I agree with you regarding EGR. The deletion is pretty common with diesels and that is because people are too lazy to keep their engines healthy. They're supposed to be illegal here but we have weaker emissions regulations vs the rest of the OECD countries.

Keeping them clean just requires religious oil changes and with petrol engines, the Subaru Upper Engine Cleaner before oil changes. I have been using it even with my previous Toyotas because it's just one of a kind.
 
^ yeah would like it tuned after the EGR fit.
 
I havent updated for a while...

So the car is now fully engineered, registered in the ACT and emissions compliant.

Do not ever use ESP in Queanbeyan. They sent me to Sydney for the IM 240 test, only to fail...6 times. I am seeking to recover that cost.

If you do need emissions tuning, definitely use Unigroup Engineering in Sydney: I took the car to them and it passed emissions first time, and went very close to Euro 5 standard.

Didnt actually go with the EGR retrofit: wasnt necessary, but I cant help but feel I'd get better economy if I did.
 
Just Ace mate! You’re probably the only fella in the country to got to this extent with an engine swap!
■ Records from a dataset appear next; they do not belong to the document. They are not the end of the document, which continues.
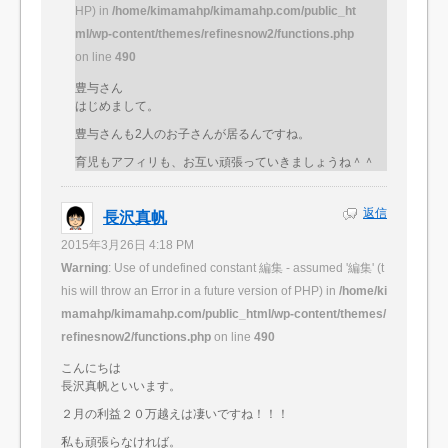
HP) in
/home/kimamahp/kimamahp.com/public_ht
ml/wp-content/themes/refinesnow2/functions.php
on line
490
豊与さん
はじめまして。
豊与さんも2人のお子さんが居るんですね。
育児もアフィリも、お互い頑張っていきましょうね＾＾
返信
長沢真帆
2015年3月26日 4:18 PM
Warning
: Use of undefined constant 編集 - assumed '編集' (t
his will throw an Error in a future version of PHP) in
/home/ki
mamahp/kimamahp.com/public_html/wp-content/themes/
refinesnow2/functions.php
on line
490
こんにちは
長沢真帆といいます。
２月の利益２０万越えは凄いですね！！！
私も頑張らなければ。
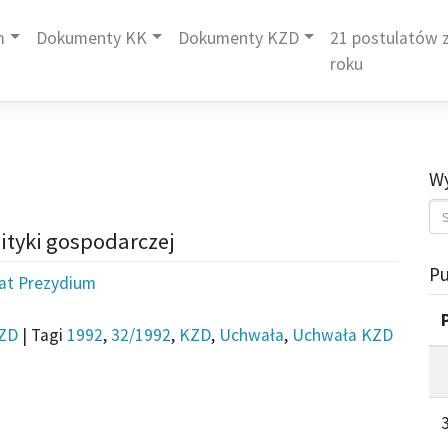
m
Dokumenty KK
Dokumenty KZD
21 postulatów z
roku
Wy
ityki gospodarczej
Pu
iat Prezydium
ZD
|
Tagi
1992
,
32/1992
,
KZD
,
Uchwała
,
Uchwała KZD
Ironically any vehicle that came from factory with the H6 as an option could be swapped and not need emissions or engineering - yet it could have the poorest tune!!

So what’s next, blower, turbo? BOTH?? :poke:

Cheers

Bennie
 
I havent updated for a while...

So the car is now fully engineered, registered in the ACT and emissions compliant.

Do not ever use ESP in Queanbeyan. They sent me to Sydney for the IM 240 test, only to fail...6 times. I am seeking to recover that cost.

If you do need emissions tuning, definitely use Unigroup Engineering in Sydney: I took the car to them and it passed emissions first time, and went very close to Euro 5 standard.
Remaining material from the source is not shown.